You need to bridge this remote 12345 port into a local TCP namespace (e.g. 23456 local port by Jobs.port_forward() method:

from grpclib.client import Channel

# generated by protoc
from .helloworld_pb2 import HelloRequest, HelloReply
from .helloworld_grpc import GreeterStub

 async with client.jobs.port_forward(job.id, 23456, 12345):
     # open gRPC client and use it

     channel = Channel('127.0.0.1', 23456)
     greeter = GreeterStub(channel)

     reply: HelloReply = await greeter.SayHello(HelloRequest(name='Dr. Strange'))
     print(reply.message)

     channel.close()

The example uses grpclib library for make client gRPC requests.

Job preemption

Job preemption means that unlike normal jobs preemptible ones can be stopped by kernel when the system has lack of resources and restarted later. All memory and local disk changes are lost but data written to the Neuro Storage (see Mount Neuro Storage folders ) is persistent.
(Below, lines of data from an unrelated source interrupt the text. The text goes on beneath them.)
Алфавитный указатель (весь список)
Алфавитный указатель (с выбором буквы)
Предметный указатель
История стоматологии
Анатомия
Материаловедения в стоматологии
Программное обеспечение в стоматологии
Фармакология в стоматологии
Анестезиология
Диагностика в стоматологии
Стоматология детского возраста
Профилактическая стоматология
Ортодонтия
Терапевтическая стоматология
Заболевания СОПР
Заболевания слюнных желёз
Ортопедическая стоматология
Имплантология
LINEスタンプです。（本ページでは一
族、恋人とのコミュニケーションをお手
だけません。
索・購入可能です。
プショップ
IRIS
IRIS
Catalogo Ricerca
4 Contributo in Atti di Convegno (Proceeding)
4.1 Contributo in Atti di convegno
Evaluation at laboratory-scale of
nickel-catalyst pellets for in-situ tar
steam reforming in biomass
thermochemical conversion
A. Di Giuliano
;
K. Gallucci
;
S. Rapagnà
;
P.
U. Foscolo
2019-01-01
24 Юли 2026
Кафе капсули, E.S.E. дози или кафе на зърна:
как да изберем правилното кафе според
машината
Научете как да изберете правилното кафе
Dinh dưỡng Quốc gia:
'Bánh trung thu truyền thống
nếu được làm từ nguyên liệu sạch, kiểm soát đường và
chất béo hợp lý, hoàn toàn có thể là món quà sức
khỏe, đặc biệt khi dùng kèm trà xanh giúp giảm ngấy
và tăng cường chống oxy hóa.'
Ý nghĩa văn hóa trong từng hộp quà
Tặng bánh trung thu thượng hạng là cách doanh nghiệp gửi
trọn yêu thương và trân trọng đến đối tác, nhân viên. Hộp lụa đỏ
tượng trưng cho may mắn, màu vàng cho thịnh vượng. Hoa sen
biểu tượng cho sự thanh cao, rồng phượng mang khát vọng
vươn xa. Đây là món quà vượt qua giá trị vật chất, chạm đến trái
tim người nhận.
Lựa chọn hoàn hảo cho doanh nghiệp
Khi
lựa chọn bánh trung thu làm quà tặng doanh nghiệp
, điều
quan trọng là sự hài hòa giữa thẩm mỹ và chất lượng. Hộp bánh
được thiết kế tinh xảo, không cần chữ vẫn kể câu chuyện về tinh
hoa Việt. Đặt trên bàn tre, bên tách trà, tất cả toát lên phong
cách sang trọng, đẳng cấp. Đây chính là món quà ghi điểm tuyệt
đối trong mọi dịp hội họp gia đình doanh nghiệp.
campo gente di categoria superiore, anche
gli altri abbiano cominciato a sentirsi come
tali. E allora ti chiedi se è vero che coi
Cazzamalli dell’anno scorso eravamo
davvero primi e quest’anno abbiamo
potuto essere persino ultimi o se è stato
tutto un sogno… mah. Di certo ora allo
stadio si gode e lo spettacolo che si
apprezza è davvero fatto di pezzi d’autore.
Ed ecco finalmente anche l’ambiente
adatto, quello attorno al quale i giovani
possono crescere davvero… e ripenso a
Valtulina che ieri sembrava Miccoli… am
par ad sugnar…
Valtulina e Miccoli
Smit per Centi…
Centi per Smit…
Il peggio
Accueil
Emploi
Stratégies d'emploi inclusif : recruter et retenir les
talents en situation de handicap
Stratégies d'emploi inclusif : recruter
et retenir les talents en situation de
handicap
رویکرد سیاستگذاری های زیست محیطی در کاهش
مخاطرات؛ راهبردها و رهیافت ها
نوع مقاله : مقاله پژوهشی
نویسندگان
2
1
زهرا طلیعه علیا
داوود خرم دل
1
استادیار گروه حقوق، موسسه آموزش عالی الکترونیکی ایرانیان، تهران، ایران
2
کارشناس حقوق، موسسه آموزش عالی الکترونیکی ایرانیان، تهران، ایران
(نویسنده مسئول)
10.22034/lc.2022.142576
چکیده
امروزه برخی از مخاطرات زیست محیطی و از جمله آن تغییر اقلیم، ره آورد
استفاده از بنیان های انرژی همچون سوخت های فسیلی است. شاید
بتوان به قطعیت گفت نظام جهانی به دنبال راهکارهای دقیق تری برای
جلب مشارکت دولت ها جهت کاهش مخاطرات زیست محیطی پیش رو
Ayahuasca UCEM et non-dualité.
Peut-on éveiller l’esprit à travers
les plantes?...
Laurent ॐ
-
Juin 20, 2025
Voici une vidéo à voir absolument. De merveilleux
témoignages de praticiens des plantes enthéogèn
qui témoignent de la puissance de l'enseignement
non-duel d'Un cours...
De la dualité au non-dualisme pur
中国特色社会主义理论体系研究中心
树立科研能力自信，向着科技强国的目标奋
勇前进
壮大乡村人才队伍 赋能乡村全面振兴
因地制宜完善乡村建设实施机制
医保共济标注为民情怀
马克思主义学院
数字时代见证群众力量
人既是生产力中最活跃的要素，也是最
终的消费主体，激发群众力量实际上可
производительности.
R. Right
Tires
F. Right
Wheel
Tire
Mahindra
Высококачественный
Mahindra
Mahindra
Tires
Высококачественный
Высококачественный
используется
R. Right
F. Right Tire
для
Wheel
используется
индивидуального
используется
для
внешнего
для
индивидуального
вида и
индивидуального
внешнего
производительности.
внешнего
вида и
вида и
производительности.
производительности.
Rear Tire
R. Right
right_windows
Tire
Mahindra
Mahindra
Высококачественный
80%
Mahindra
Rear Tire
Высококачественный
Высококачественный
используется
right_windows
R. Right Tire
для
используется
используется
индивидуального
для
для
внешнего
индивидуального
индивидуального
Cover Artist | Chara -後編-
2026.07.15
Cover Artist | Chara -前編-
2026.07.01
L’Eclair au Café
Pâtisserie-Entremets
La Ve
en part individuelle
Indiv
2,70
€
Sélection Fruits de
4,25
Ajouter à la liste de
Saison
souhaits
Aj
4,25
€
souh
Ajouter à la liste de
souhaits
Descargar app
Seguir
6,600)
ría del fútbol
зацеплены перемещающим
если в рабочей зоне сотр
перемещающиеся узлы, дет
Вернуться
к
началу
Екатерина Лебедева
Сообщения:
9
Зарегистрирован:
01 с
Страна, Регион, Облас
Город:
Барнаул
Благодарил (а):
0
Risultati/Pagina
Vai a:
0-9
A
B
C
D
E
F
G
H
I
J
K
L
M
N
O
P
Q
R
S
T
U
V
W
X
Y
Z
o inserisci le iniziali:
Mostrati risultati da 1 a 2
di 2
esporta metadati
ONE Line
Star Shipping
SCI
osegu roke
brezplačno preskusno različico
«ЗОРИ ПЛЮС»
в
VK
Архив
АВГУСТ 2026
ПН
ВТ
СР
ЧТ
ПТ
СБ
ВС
To support preemption job’s code should be organized in the following way: it dumps snapshots on disk periodically. On restart the code checks for last saved snapshot and continues the work from this point.

AI frameworks usually supports snapshots out of the box, see saving and loading models in pytorch or Keras ModelCheckpoint.

Preemptible job is not such convenient as regular job but it’s computational time is much cheaper (exact numbers varies on concrete computational cluster provides, e.g. Google Compute, AWS or Azure).

Jobs are non-preeptible by default, you can change this by passing preemptible_node=True flag to Jobs.run().